砂漠の魚

 遠い彼の地に砂漠の海があるという。
 砂の一粒ずつが石英でできていて、広漠な白色。なだらかな砂丘の稜線は優美で、空から見ると起き掛けのシーツの皺のように見える。これがこの場所の名の由来だそうだ。ここは有名な観光地で、特に雨季にだけ現れるラゴーニャ(湖)を目当てに冬から春にかけて観光客がひっきりなしに訪れる。また、南半球なので一日の寒暖差が激しい。昼間は熱いくらいだが、夜はとても冷える。

 ほぼ水着姿の男女が徒党を組んでラゴーニャを追う。運よく見つかれば水浴びをする。いかにも観光地といった感じの昼間の姿とは打って変わって、夜の白砂漠は完全な静寂が冠を戴く。シーツの皺から車の轍や人々の足跡を一息に消してしまうと、王はその滑らかな大理石の白の上にゆったりと身体を横たえる。
 ラゴーニャは夜は気まぐれな青年の姿となり、その美しいしなやかな動きで剽軽に王を誘惑する。瑞々しいヒスイ色の肌の中に、彼は毎年小ぶりな魚をたくさん連れてきて、王の目を愉しませる。静寂の王は決して身体を起こすことはないが、魚をのびのびと泳がせる彼に見入っていると夜が明けるのだった。全く表には出さないが、王は毎年の雨季を心待ちにしていた。

 白く星を照り返す絨毯の上、魚と優美に踊るラゴーニャ。南国の白砂漠をただ一人任された王は、孤独な夜の番人だった。だれが気を遣わせたか、ある時雨の恵みと共に彼がやって来たのだった。夜だけかと思いきや、朝も昼も彼は白砂漠に寝そべり続けた。そのうちに人が美しいラゴーニャを見つけ、昼間の砂漠はとても賑わった。王はあまりいい気がしなかった。ラゴーニャはというと、そのヒスイの懐に人を寛大に迎え入れ、一緒に遊んでいた。それを見るにつけ、王は不機嫌になった。
 静寂の王は静寂を守る以外のことができない。彼を「王」と呼ぶのは、ここにはほかに誰もいなかったからだった。彼は孤独な番人であり、寡黙を貫く以外の力がない。あるのはただ、石英の粒の透明な煌めきだった。夜の冷たい風がときたま通り過ぎ、気に入った砂粒を手でひと掬い、持ち去らっては放って遊ぶ。シーツの模様替えが進むのを、南国の静かな墓守は見つめ続けた。そのうち夜が明け役目を終える。当然のように永遠に続くと思われた無機の世界はしかし、いつも有機物の分子の自由な軌道にふりまわされる。
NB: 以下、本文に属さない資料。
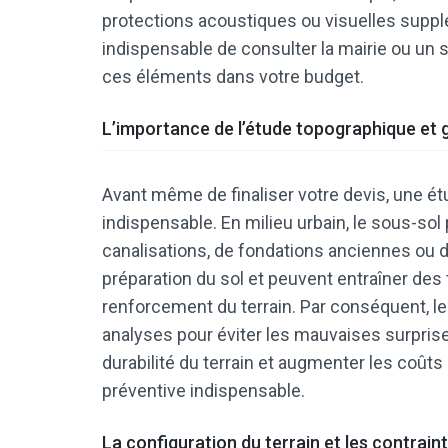
protections acoustiques ou visuelles supplé
indispensable de consulter la mairie ou un s
ces éléments dans votre budget.
L’importance de l’étude topographique et
Avant même de finaliser votre devis, une é
indispensable. En milieu urbain, le sous-sol
canalisations, de fondations anciennes ou 
préparation du sol et peuvent entraîner de
renforcement du terrain. Par conséquent, le 
analyses pour éviter les mauvaises surprises
durabilité du terrain et augmenter les coûts
préventive indispensable.
La configuration du terrain et les contrain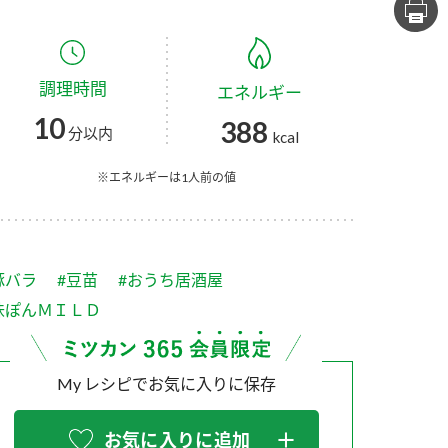
セプトをご紹介しま
た社会貢献
す。
ていまし
調理時間
エネルギー
大切にして
おいしさと健康への
け
おすしの素
炊き込みご飯の素
米飯用調味液
10
388
取り組み
分以内
kcal
ョン宣言」
ミツカンの研究成果と
た各部門の
おいしさと健康に役立
※エネルギーは1人前の値
ご紹介しま
つ情報をご紹介しま
す。
豚バラ
#豆苗
#おうち居酒屋
味ぽんＭＩＬＤ
My レシピでお気に入りに保存
お酢ドリンク
味ぽん
ぽん酢
お気に入りに追加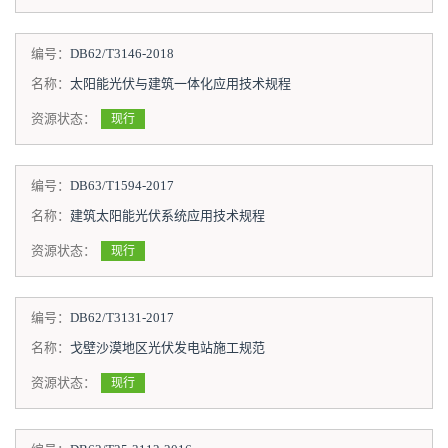
编号：
DB62/T3146-2018
名称：
太阳能光伏与建筑一体化应用技术规程
资源状态：
现行
编号：
DB63/T1594-2017
名称：
建筑太阳能光伏系统应用技术规程
资源状态：
现行
编号：
DB62/T3131-2017
名称：
戈壁沙漠地区光伏发电站施工规范
资源状态：
现行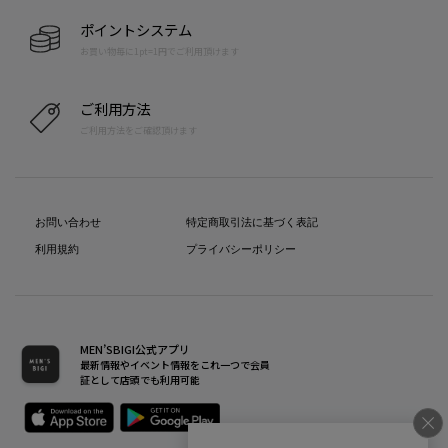
ポイントシステム
お買い物毎に1pt=1円でご利用頂けます
ご利用方法
ご利用方法をご確認頂けます
お問い合わせ
特定商取引法に基づく表記
利用規約
プライバシーポリシー
MEN’SBIGI公式アプリ
最新情報やイベント情報をこれ一つで会員
証として店頭でも利用可能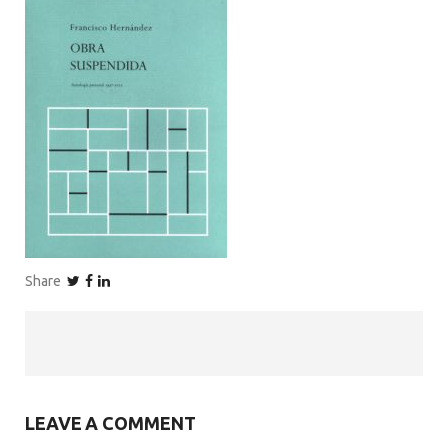
Share
LEAVE A COMMENT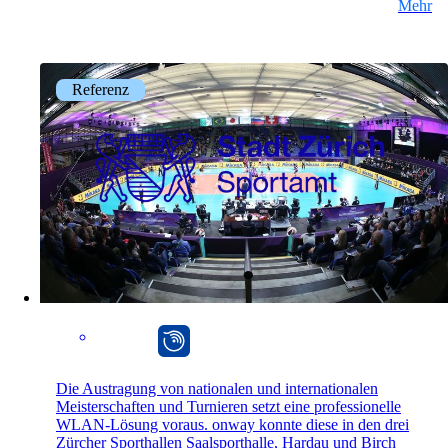
Mehr
Referenz
mpp
Die Austragung von nationalen und internationalen
Meisterschaften und Turnieren setzt eine professionelle
WLAN-Lösung voraus. onway konnte diese in den drei
Zürcher Sporthallen Saalsporthalle, Hardau und Birch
 ラゴーニャは気まぐれだった。雨が降ると、いつのまにかそこに寝そべっていた。彼は空と石英の色を混ぜて反射することで身体の色を変えた。王が砂漠の上に大きく寝そべると、彼は王の深い黒を真似ようとした。しかし石英の煌めきで思ったようにはいかない。ラゴーニャは夜は星の色をしていた。昼は美しいヒスイ色で、朝の天女たちを愉しませた。
 ラゴーニャの連れてくる魚は、小さなメダカのような見た目で、控えめな性格をしていた。魚たちをどこから連れてくるのか、王は知らなかった。一度夕方に早く起きて、天女たちに月の光で訪ねてみたことがある。彼女たちはラゴーニャの魚のことは王よりも知らなかった。それよりも、人々の乗り回す車の轍やセスナの発する熱や音の方が気になる様子だった。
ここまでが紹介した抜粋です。